Gosto de encontrá-lo nas caminhadas. Por vezes, seguimos lado a lado, conversando. Temos quase o mesmo ritmo de passada; rápido, mas sem pressa.
É mais velho que eu, alguns anos.
Mas, está rijo e forte.
Por vezes, ele lembra o pai pela simplicidade e objetividade de suas opiniões.
III.
Ele sabe que eu sou jornalista.
Por isso, usou de toda a sinceridade para uma pergunta preciosa.
– Vocês estão todos apoiando o Aécio, fala verdade?
– Vocês, quem, cara pálida?
Respondi já imaginando que viria chumbo grosso pela frente.
– Vocês, jornalistas, oras – disse ele.
IV.
Nunca soube exatamente o grau de instrução de Isaías.
Sei, no entanto, que é um cidadão bem informado.
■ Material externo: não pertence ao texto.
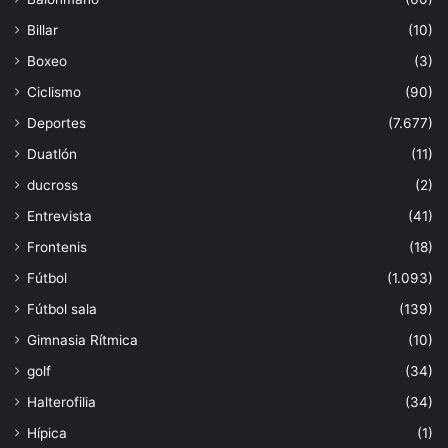
Billar
(10)
Boxeo
(3)
Ciclismo
(90)
Deportes
(7.677)
Duatlón
(11)
ducross
(2)
Entrevista
(41)
Frontenis
(18)
Fútbol
(1.093)
Fútbol sala
(139)
Gimnasia Rítmica
(10)
golf
(34)
Halterofilia
(34)
Hípica
(1)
Que gosta de ‘sapear’ os jornais e revistas que chegam aos assinantes do prédio onde trabalha. Também vê os noticiários da TV e o radinho é seu companheiro inseparável na solidão da portaria indevassável, blindada aos curiosos e aos eventuais assaltantes.
– Vocês estão querendo eleger o homem como fizeram com o Collor. Tem um perigo aí…
V.
Justo hoje que estou animado para falar do Palmeiras, do Valdívia, da volta do Fernando Prass, o cara vem com essa.
Parei.
Mas, me senti na obrigação de, na medida do possível, defender a classe.
Não são exatamente os jornalistas que apóiam este ou aquele candidato – e não é de hoje. São os donos dos jornais, das TVs, das rádios…
Eu ia lhe falar que cada veículo de comunicação tem lá seu projeto editorial, seus interesses, suas causas e lutas etc e tal. Mas, como lhes disse, Isaías (que não é o profeta, mas enxerga longe) é muito parecido com o meu saudoso pai, direto e reto nas conclusões.
– Dá no mesmo, disse e encerrou o papo.